You can do better in sensitivity by using an AC voltage source instead of the battery shown, and then use a lock-in amplifier for the voltage detection across the bridge.  That helps avoid some slow, drift-like confounding effects or thermoelectric voltages. 

Less well-known:  Often in condensed matter and nanoscale physics, the contact resistances where the measurement leads are attached aren't negligible.  If we are fortunate we can set up a four-terminal measurement that mitigates this concern, so that our the voltage measured on the sample is ideally not influenced by the contacts where current is injected or collected.  
A Kelvin bridge, from wikipedia

Is there a way to do a four-terminal bridge measurement?  Yes, it's called a Kelvin bridge, shown at right in its DC version.  When done properly, you can use variable resistors to null out the contact resistances.  This was originally developed back in the late 19th/early 20th century to measure resistances smaller than an Ohm or so (and so even small contact resistances can be relevant).  In many solid state systems, e.g., 2D materials, contact resistances can be considerably larger, so this comes in handy even for larger sample resistances.  

There are also capacitance bridges and inductance bridges - see here for something of an overview.  A big chunk of my PhD involved capacitance bridge measurements to look at changes in the dielectric response with \(10^{-7}\) levels of sensitivity.

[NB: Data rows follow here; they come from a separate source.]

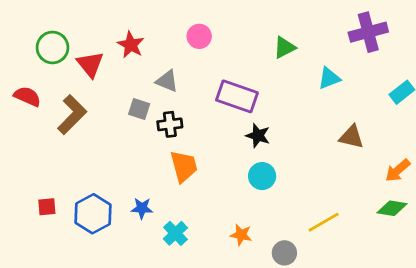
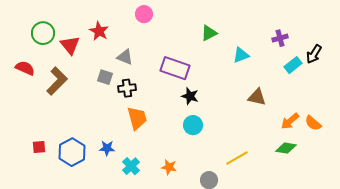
purple cross: (368, 32) -> (280, 38), moved, size x0.6
pink circle: (199, 36) -> (144, 14), moved
orange star: (241, 235) -> (169, 167), moved

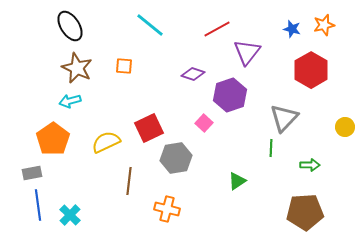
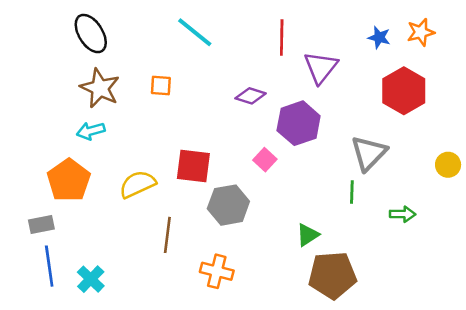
red line: (217, 29) -> (282, 37), turned -60
red square: (149, 128) -> (193, 166), turned 32
brown pentagon: (305, 212) -> (332, 275), moved

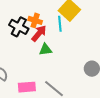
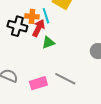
cyan line: (60, 24) -> (46, 16), moved

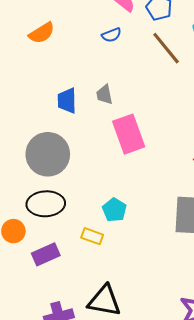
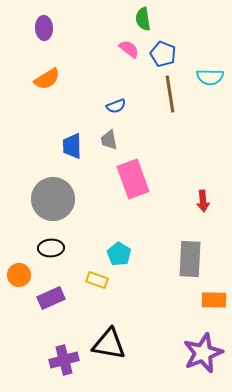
blue semicircle: (111, 35) -> (116, 106), moved
brown line: (166, 48) -> (170, 94), turned 30
black ellipse: (46, 204) -> (51, 248), size x0.7

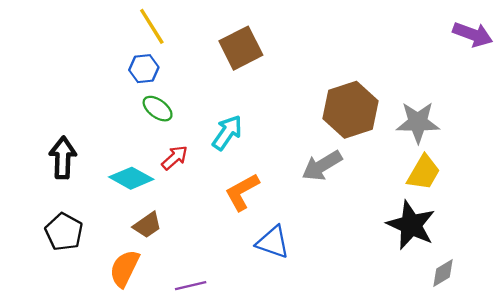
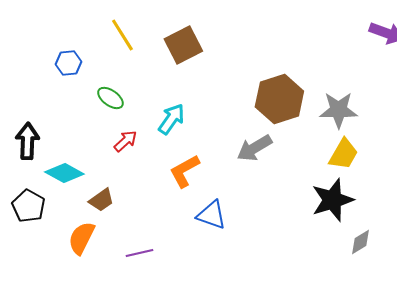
yellow line: (152, 26) -> (122, 35), moved
blue hexagon: (144, 69) -> (68, 63), moved
cyan diamond: (131, 178) -> (64, 173), moved
black star: (411, 225) -> (332, 200), turned 30

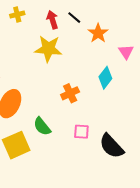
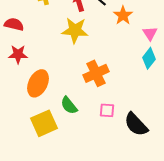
cyan diamond: (105, 78) -> (149, 58), moved
orange cross: (70, 93) -> (96, 73), size x1.4

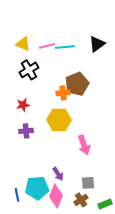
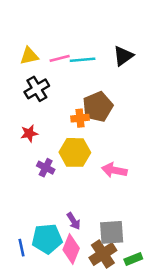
yellow triangle: (23, 44) -> (29, 56), turned -35
purple cross: (26, 131) -> (46, 168), moved, turned 32
pink arrow: (84, 145) -> (114, 170), moved, turned 120
gray square: (88, 183) -> (112, 232), size x1.5
brown cross: (81, 200) -> (103, 254), size x1.5

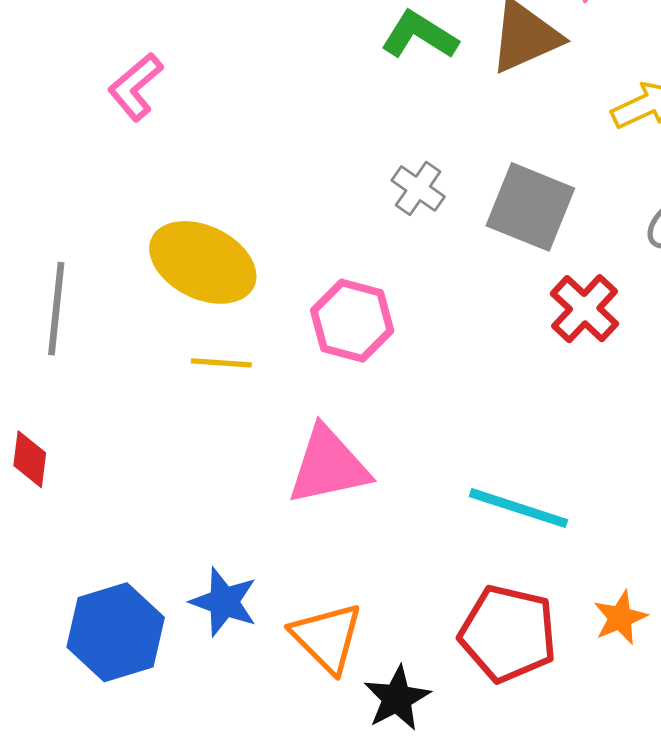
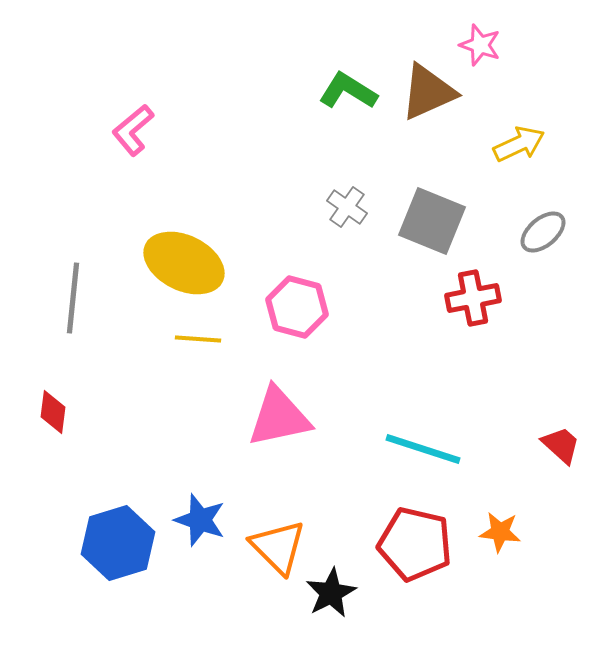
red cross: (585, 309) -> (473, 298), turned 36
orange star: (620, 618) -> (500, 532), turned 30

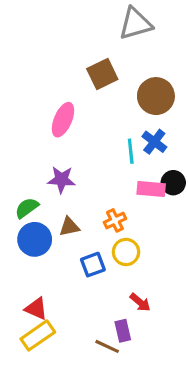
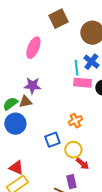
pink rectangle: (151, 189) -> (82, 83), moved
orange cross: (115, 220) -> (75, 121), moved
brown triangle: (69, 227) -> (25, 102), moved
yellow circle: (126, 252) -> (73, 150), moved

One funny story to leave you:  When I was trying to understand all about the Kelvin bridge while I was a postdoc, I grabbed a book out of the Bell Labs library about AC bridge techniques that went back to the 1920s.  The author kept mentioning something cautionary about looking out for "the head effect".  I had no idea what this was; the author was English, and I wondered whether this was some British/American language issue, like how we talk about electrical "ground" in the US, but in the UK they say "earth".  Eventually I realized what this was really about.  Back before lock-ins and other high sensitivity AC voltmeters were readily available, it was common to run an AC bridge at a frequency of something like 1 kHz, and to use a pair of headphones as the detector.  The human ear is very sensitive, so you could listen to the headphones and balance the bridge until you couldn't hear the 1 kHz tone anymore (meaning the AC \(V_{G}\) signal on the bridge was very small).  The "head effect" is when you haven't designed your bridge correctly, so that the impedance of your body screws up the balance of the bridge when you put the headphones on.  The "head effect" = bridge imbalance because of the capacitance or inductance of your head.  See here.